● **Directions for this task**: Reproduce every entry that follows word for word, but omit the images.

● **Data extracts**:
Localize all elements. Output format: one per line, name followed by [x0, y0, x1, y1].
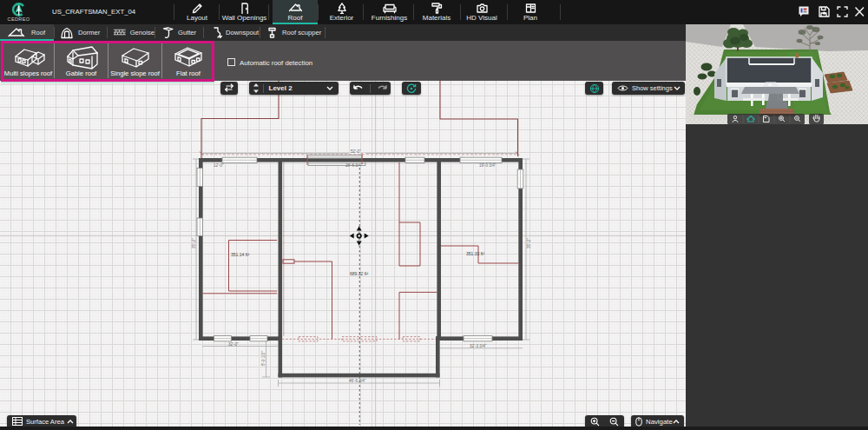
svg-text:689.32 ft²: 689.32 ft²	[350, 271, 368, 276]
svg-text:32'-3 3/4": 32'-3 3/4"	[470, 344, 487, 348]
svg-text:8'-9 1/2": 8'-9 1/2"	[261, 351, 266, 366]
svg-text:52'-0": 52'-0"	[351, 149, 361, 154]
svg-text:351.14 ft²: 351.14 ft²	[231, 252, 249, 257]
svg-text:28'-6 3/4": 28'-6 3/4"	[345, 163, 363, 168]
svg-text:32'-0": 32'-0"	[228, 342, 239, 347]
svg-text:351.33 ft²: 351.33 ft²	[466, 251, 484, 256]
svg-text:35'-2": 35'-2"	[192, 238, 196, 248]
svg-text:12'-0": 12'-0"	[214, 163, 224, 168]
svg-text:19'-0 3/4": 19'-0 3/4"	[479, 163, 496, 168]
svg-text:CEDREO: CEDREO	[8, 17, 30, 22]
svg-text:46'-6 3/4": 46'-6 3/4"	[349, 379, 366, 383]
svg-text:35'-2": 35'-2"	[527, 238, 531, 248]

● **The completed task**:
Localize all elements. Output format: one per line, name followed by [x0, y0, x1, y1].
svg-text:689.32 ft²: 689.32 ft²	[350, 271, 368, 276]
svg-text:32'-3 3/4": 32'-3 3/4"	[470, 344, 487, 348]
svg-text:8'-9 1/2": 8'-9 1/2"	[261, 351, 266, 366]
svg-text:52'-0": 52'-0"	[351, 149, 361, 154]
svg-text:351.14 ft²: 351.14 ft²	[231, 252, 249, 257]
svg-text:28'-6 3/4": 28'-6 3/4"	[345, 163, 363, 168]
svg-text:32'-0": 32'-0"	[228, 342, 239, 347]
svg-text:351.33 ft²: 351.33 ft²	[466, 251, 484, 256]
svg-text:35'-2": 35'-2"	[192, 238, 196, 248]
svg-text:12'-0": 12'-0"	[214, 163, 224, 168]
svg-text:19'-0 3/4": 19'-0 3/4"	[479, 163, 496, 168]
svg-text:CEDREO: CEDREO	[8, 17, 30, 22]
svg-text:46'-6 3/4": 46'-6 3/4"	[349, 379, 366, 383]
svg-text:35'-2": 35'-2"	[527, 238, 531, 248]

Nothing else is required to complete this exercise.